- **WORK TO COMPLETE**
Write each line below back out exactly, omitting its pictures.

- **DATA SHOWN**
————

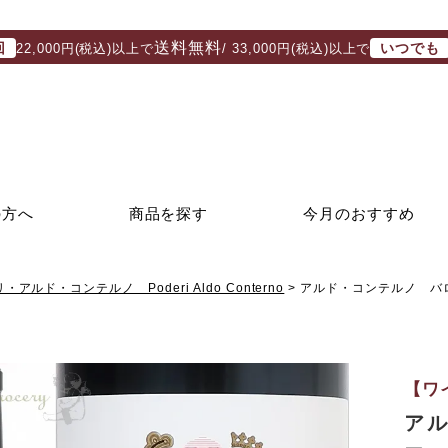
送料無料
回
いつでも
22,000円(税込)以上で
/ 33,000円(税込)以上で
の方へ
商品を探す
今月のおすすめ
・アルド・コンテルノ Poderi Aldo Conterno
アルド・コンテルノ バロ
【ワ
ア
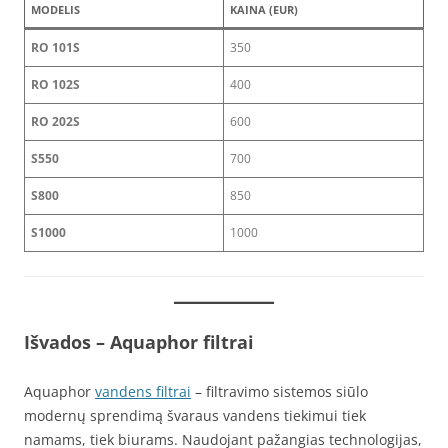
MODELIS
KAINA (EUR)
RO 101S
350
RO 102S
400
RO 202S
600
S550
700
S800
850
S1000
1000
Išvados
– Aquaphor filtrai
Aquaphor
vandens filtrai
– filtravimo sistemos siūlo
modernų sprendimą švaraus vandens tiekimui tiek
namams, tiek biurams. Naudojant pažangias technologijas,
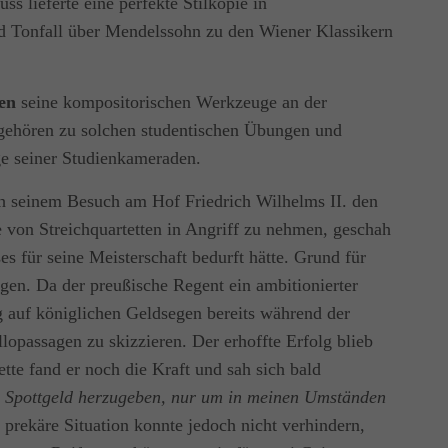
ss lieferte eine perfekte Stilkopie in
nd Tonfall über Mendelssohn zu den Wiener Klassikern
en
seine kompositorischen Werkzeuge an der
i gehören zu solchen studentischen Übungen und
ige seiner Studienkameraden.
 seinem Besuch am Hof Friedrich Wilhelms II. den
he von Streichquartetten in Angriff zu nehmen, geschah
es für seine Meisterschaft bedurft hätte. Grund für
gen. Da der preußische Regent ein ambitionierter
g auf königlichen Geldsegen bereits während der
lopassagen zu skizzieren. Der erhoffte Erfolg blieb
ette fand er noch die Kraft und sah sich bald
 Spottgeld herzugeben, nur um in meinen Umständen
 prekäre Situation konnte jedoch nicht verhindern,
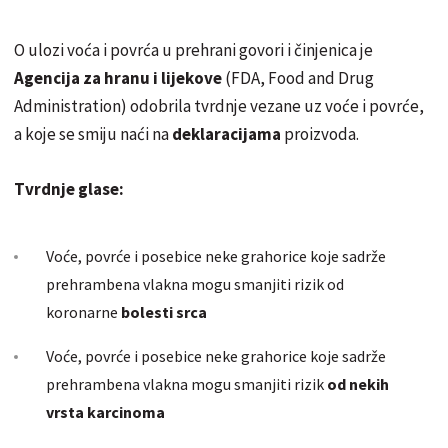
O ulozi voća i povrća u prehrani govori i činjenica je
Agencija za hranu i lijekove
(FDA, Food and Drug
Administration) odobrila tvrdnje vezane uz voće i povrće,
a koje se smiju naći na
deklaracijama
proizvoda.
Tvrdnje glase:
Voće, povrće i posebice neke grahorice koje sadrže
prehrambena vlakna mogu smanjiti rizik od
koronarne
bolesti srca
Voće, povrće i posebice neke grahorice koje sadrže
prehrambena vlakna mogu smanjiti rizik
od nekih
vrsta karcinoma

————

- **RESULT BELOW**
送料無料
回
いつでも
22,000円(税込)以上で
/ 33,000円(税込)以上で
の方へ
商品を探す
今月のおすすめ
・アルド・コンテルノ Poderi Aldo Conterno
アルド・コンテルノ バロ
【ワ
ア
MODELIS
KAINA (EUR)
RO 101S
350
RO 102S
400
RO 202S
600
S550
700
S800
850
S1000
1000
Išvados
– Aquaphor filtrai
Aquaphor
vandens filtrai
– filtravimo sistemos siūlo
modernų sprendimą švaraus vandens tiekimui tiek
namams, tiek biurams. Naudojant pažangias technologijas,
ss lieferte eine perfekte Stilkopie in
nd Tonfall über Mendelssohn zu den Wiener Klassikern
en
seine kompositorischen Werkzeuge an der
i gehören zu solchen studentischen Übungen und
ige seiner Studienkameraden.
 seinem Besuch am Hof Friedrich Wilhelms II. den
he von Streichquartetten in Angriff zu nehmen, geschah
es für seine Meisterschaft bedurft hätte. Grund für
gen. Da der preußische Regent ein ambitionierter
g auf königlichen Geldsegen bereits während der
lopassagen zu skizzieren. Der erhoffte Erfolg blieb
ette fand er noch die Kraft und sah sich bald
 Spottgeld herzugeben, nur um in meinen Umständen
 prekäre Situation konnte jedoch nicht verhindern,
O ulozi voća i povrća u prehrani govori i činjenica je
Agencija za hranu i lijekove
(FDA, Food and Drug
Administration) odobrila tvrdnje vezane uz voće i povrće,
a koje se smiju naći na
deklaracijama
proizvoda.
Tvrdnje glase:
Voće, povrće i posebice neke grahorice koje sadrže
prehrambena vlakna mogu smanjiti rizik od
koronarne
bolesti srca
Voće, povrće i posebice neke grahorice koje sadrže
prehrambena vlakna mogu smanjiti rizik
od nekih
vrsta karcinoma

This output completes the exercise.